Pruna, nice working class town with friendly people. (I am biased). Olvera, though it has some very steep streets. Antequerra, lovely wee town. The city of Malaga


----------



## CarolineBud (Mar 7, 2020)

Hi Rob
My husband Colin and I are also planning a move to Spain this year, September / October time. Still undecided about region but Estepona sounds lovely, not too quiet but peaceful enough. Planning to do an air BB for a couple of months to get our bearings and then settle on an area. I'm sure you have already looked but there are loads of YouTube clips on different parts of Spain to give some ideas and Colin has done a few virtual tours using google earth. The great thing about renting is that if it;s not quite what you are looking for you can rent somewhere else 
Good Luck


----------



## Rob Escoces (Mar 5, 2020)

xabiaxica said:


> :welcome:
> 
> Have you visited the area at all? Is there anywhere that you have been that you didn't like / did like?
> 
> That will help members with recommendations.


yes I have been there several times but going on holiday is a bit different from living there. I guess I´d like somewhere kind of quiet but close enough to everything for shopping , going out etc. I had thought about Alicante but I´m sure it´s not the only place worth thinking about.


----------



## Joppa (Sep 7, 2009)

Consider Nerja, and nearby town of Torrox Costa.

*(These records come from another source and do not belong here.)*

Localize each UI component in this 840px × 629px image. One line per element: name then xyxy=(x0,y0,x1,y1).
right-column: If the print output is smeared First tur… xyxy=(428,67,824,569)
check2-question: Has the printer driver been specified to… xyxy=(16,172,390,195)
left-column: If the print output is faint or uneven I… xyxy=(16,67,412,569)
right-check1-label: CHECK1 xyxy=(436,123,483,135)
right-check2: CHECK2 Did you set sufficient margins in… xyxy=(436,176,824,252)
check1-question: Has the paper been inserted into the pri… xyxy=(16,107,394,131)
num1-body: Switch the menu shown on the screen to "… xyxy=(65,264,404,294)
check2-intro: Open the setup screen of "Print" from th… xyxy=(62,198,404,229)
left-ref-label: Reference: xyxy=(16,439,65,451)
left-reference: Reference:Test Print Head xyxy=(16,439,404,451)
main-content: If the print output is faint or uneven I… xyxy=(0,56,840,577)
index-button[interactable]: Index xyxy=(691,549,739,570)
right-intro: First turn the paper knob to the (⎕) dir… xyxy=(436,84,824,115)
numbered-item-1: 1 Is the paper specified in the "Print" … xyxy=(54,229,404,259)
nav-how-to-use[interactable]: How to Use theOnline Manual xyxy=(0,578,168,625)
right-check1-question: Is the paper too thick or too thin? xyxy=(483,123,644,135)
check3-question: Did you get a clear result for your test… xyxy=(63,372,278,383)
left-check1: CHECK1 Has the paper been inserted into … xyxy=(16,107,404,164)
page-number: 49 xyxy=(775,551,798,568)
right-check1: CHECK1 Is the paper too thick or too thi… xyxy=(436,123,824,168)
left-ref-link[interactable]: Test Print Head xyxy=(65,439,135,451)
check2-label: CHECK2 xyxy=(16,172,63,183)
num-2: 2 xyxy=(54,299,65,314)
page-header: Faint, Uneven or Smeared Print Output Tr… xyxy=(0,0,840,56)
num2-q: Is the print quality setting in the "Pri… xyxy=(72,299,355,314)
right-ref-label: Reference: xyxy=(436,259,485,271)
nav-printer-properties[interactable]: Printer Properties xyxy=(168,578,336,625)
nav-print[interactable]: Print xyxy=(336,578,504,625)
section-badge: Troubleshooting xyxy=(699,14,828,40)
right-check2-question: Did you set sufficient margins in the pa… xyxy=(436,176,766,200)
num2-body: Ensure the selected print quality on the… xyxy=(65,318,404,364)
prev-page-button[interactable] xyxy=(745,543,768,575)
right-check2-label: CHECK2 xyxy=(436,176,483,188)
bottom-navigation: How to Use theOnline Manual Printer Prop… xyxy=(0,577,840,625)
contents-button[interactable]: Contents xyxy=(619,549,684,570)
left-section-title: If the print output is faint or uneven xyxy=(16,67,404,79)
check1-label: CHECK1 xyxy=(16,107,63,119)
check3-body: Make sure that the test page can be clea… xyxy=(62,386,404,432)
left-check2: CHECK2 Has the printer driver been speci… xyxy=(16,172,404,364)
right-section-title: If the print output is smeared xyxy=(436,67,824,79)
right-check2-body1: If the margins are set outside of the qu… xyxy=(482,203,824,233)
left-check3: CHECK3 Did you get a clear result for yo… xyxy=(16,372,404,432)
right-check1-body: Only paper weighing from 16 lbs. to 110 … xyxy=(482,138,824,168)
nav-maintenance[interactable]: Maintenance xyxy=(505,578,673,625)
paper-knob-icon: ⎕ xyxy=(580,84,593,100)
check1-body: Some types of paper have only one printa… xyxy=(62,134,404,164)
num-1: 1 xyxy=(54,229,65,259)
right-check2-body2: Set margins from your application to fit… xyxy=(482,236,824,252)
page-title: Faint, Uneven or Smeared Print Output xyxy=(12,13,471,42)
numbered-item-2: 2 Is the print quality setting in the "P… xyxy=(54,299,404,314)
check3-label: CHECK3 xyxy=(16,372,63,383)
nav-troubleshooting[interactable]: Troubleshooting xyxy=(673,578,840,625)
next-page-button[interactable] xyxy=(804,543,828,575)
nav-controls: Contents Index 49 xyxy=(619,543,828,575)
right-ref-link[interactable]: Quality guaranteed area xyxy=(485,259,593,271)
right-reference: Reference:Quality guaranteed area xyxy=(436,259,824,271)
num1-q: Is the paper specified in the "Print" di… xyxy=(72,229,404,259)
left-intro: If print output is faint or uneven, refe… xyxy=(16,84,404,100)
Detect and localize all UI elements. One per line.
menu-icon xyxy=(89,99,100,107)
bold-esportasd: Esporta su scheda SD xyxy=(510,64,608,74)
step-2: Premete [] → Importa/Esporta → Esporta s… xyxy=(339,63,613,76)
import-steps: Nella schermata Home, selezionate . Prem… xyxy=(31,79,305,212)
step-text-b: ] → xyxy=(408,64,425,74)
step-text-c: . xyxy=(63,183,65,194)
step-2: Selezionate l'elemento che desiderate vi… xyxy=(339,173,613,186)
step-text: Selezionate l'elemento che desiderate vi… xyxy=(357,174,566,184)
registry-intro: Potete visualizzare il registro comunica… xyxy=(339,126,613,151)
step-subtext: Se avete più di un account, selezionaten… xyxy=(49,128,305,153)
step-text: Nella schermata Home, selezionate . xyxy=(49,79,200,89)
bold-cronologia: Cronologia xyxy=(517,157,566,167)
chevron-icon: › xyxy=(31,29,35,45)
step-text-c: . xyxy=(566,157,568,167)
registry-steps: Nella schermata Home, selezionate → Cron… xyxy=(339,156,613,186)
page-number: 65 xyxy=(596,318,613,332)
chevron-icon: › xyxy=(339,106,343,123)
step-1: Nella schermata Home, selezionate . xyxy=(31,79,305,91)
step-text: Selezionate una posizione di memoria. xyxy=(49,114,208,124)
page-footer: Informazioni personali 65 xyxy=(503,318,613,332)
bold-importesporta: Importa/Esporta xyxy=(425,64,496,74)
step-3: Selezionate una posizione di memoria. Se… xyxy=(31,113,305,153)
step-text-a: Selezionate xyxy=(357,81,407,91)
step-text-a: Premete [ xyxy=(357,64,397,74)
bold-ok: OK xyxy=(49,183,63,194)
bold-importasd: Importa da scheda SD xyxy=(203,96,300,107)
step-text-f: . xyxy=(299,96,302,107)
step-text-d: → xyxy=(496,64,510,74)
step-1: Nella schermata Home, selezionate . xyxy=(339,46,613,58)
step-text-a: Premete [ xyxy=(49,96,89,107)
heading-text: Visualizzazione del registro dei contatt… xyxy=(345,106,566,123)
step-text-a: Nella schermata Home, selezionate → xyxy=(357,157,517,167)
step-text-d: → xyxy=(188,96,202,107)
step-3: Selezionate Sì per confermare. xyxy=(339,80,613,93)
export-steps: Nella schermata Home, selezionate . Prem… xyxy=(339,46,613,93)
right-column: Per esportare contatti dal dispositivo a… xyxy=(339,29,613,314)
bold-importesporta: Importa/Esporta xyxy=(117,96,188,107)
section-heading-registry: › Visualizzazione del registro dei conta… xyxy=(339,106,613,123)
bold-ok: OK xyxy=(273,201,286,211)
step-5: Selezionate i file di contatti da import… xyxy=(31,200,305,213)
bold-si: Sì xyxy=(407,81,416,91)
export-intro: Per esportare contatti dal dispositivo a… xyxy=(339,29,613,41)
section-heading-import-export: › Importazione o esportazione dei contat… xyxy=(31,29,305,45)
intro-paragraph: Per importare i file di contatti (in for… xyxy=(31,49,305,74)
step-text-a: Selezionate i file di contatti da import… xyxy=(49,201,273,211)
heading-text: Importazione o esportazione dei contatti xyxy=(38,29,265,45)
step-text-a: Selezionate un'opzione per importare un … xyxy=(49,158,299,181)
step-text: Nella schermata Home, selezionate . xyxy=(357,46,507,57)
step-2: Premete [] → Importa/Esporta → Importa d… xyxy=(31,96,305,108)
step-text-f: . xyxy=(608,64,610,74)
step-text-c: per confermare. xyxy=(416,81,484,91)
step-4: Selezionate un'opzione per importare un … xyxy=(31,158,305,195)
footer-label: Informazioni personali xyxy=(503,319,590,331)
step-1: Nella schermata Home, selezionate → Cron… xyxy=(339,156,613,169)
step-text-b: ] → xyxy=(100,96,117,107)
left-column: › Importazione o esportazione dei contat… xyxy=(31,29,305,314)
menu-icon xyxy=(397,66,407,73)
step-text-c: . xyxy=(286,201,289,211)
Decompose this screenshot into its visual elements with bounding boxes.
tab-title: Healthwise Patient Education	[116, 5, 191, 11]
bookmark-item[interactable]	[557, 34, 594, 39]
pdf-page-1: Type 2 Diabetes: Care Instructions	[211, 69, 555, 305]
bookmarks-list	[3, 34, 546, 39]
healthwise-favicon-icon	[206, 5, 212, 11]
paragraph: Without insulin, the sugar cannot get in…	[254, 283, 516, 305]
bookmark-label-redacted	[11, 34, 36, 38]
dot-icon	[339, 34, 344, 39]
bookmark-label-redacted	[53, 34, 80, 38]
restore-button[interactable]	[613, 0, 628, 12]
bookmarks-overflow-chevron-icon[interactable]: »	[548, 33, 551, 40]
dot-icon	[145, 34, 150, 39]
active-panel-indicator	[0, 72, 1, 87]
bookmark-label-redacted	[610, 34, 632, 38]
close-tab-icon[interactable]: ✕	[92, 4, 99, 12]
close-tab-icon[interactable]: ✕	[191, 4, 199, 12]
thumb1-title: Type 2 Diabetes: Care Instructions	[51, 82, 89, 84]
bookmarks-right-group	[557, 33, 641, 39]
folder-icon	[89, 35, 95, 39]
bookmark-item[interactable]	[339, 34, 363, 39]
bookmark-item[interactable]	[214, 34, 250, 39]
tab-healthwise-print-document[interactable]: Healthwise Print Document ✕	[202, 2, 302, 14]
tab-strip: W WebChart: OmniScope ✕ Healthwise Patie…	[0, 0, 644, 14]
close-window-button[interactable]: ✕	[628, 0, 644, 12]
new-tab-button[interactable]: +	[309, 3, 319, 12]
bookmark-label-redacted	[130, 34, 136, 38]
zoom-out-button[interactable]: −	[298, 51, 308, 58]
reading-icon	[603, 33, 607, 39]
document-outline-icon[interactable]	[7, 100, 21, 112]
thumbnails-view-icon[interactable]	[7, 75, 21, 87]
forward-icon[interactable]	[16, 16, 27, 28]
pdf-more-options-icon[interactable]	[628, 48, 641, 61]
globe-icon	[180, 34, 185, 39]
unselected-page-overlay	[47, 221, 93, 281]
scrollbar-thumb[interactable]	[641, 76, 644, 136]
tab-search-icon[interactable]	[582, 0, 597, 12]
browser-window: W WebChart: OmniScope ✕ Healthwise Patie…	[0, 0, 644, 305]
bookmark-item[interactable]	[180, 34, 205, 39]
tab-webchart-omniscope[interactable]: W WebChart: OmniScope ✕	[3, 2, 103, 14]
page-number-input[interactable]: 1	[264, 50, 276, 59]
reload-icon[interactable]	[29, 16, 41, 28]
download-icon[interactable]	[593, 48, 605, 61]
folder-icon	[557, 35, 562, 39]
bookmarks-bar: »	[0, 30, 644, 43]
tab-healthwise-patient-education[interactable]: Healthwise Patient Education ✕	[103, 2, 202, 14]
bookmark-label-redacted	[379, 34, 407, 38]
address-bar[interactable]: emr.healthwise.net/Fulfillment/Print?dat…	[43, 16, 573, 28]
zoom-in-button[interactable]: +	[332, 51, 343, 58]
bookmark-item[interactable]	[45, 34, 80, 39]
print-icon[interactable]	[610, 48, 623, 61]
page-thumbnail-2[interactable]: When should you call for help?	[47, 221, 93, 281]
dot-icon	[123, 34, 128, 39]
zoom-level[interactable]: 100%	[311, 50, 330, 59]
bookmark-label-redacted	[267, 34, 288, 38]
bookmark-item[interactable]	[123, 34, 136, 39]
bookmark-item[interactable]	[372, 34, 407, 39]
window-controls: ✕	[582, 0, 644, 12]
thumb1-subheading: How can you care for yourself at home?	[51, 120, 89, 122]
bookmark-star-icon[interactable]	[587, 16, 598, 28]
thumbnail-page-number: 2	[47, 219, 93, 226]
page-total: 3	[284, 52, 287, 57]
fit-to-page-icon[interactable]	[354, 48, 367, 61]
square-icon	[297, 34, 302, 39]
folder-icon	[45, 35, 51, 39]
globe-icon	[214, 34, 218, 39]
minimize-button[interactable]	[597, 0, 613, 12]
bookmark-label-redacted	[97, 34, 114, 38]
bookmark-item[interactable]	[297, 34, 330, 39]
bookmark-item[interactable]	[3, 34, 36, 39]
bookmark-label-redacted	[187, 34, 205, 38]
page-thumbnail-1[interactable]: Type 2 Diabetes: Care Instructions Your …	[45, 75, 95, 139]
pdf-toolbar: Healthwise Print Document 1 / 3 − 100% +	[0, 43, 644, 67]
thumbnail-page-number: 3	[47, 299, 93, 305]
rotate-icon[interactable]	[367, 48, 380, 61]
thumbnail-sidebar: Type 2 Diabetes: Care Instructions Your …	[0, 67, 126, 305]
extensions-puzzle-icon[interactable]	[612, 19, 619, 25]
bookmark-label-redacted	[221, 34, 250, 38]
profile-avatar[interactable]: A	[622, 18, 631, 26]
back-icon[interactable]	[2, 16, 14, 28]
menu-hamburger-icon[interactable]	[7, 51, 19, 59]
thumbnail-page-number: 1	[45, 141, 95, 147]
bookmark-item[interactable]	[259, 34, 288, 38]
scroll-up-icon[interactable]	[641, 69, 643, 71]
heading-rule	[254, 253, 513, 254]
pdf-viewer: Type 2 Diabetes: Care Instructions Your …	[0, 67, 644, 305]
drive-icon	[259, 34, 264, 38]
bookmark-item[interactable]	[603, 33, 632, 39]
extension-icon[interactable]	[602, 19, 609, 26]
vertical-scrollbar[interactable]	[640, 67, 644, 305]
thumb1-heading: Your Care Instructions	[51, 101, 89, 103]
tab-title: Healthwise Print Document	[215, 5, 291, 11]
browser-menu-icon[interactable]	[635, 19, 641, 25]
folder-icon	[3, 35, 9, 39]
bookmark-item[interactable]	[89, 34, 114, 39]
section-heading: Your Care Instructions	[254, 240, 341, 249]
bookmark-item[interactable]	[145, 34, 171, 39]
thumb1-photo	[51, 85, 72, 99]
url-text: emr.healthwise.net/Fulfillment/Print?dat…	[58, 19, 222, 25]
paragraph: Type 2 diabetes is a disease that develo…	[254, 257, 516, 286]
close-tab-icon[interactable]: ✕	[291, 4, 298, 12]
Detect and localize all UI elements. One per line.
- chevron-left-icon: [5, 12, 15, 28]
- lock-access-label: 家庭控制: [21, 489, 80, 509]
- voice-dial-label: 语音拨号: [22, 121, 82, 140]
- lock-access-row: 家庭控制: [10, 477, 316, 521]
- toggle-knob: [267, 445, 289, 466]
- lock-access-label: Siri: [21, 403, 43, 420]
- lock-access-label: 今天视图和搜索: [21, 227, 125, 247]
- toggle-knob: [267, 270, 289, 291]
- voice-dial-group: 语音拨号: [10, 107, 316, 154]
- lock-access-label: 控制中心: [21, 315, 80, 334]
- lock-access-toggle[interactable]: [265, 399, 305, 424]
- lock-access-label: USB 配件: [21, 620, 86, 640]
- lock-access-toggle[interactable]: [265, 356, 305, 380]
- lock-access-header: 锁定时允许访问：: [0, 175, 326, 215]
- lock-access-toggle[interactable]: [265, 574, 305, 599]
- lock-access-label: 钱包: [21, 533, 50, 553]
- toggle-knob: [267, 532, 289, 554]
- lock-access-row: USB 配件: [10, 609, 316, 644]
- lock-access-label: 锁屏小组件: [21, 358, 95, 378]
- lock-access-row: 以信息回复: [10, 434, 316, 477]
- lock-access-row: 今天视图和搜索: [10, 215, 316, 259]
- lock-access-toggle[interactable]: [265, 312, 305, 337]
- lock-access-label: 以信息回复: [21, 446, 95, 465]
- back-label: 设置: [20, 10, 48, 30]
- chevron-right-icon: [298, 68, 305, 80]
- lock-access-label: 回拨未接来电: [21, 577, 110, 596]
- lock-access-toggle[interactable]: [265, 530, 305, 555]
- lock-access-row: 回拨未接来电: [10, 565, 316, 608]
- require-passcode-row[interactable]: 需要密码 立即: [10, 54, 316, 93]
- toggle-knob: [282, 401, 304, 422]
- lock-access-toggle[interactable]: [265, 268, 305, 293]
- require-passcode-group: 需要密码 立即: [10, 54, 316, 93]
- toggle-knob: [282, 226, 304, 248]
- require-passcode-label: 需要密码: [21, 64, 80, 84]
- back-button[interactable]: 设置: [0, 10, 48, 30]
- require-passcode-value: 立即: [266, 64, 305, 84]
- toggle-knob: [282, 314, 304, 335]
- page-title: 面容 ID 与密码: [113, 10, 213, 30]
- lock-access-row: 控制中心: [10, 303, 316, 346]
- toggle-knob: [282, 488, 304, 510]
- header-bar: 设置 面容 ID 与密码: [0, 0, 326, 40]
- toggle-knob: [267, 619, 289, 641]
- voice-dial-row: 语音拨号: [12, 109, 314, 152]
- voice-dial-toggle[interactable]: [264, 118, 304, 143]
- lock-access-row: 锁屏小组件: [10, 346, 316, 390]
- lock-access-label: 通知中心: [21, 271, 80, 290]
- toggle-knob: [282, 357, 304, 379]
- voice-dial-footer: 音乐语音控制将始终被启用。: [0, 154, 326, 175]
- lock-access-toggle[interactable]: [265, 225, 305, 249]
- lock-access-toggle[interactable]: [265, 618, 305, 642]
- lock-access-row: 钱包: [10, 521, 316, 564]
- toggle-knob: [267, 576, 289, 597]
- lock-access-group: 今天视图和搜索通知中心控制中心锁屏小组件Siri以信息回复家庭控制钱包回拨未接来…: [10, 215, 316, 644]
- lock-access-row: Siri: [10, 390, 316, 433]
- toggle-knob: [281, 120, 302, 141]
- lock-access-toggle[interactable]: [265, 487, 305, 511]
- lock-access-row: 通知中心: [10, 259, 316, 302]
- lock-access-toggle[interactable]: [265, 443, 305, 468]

Nerja has retained much of the Spanish atmosphere, even though it has a large number of expats, mainly British, Irish and Scandinavians, who are attracted to the excellent climate, Spanish atmosphere, and many places to eat and shop. The only downside is for long stayer it has become rather expensive and reasonably-priced long-term rental is hard to find. Torrox Costa, only 10 min by car or 15 by frequent bus, has a large German population as well as British and rent is cheaper and properties easier to find. 
It gets cheaper as you go further inland, such as Torrox Pueblo and white towns of Frigiliana and Competa, but you really need a car to get to the coast for proper shopping and services.


----------



## ccm47 (Oct 15, 2013)

Alicante is looong way from the Costa del Sol! 

If you are prepared to go that far North, you could look at the Murcia region which is south of Alicante. Even the coastal towns have reasonable rents and facilities. Aguilas for example has history, 3 beaches, a marina, a theatre, good local shopping and much else besides. Rents for a recent 3bed, 2 bath, balcony flat with sea view start at around 500 euros a month.


----------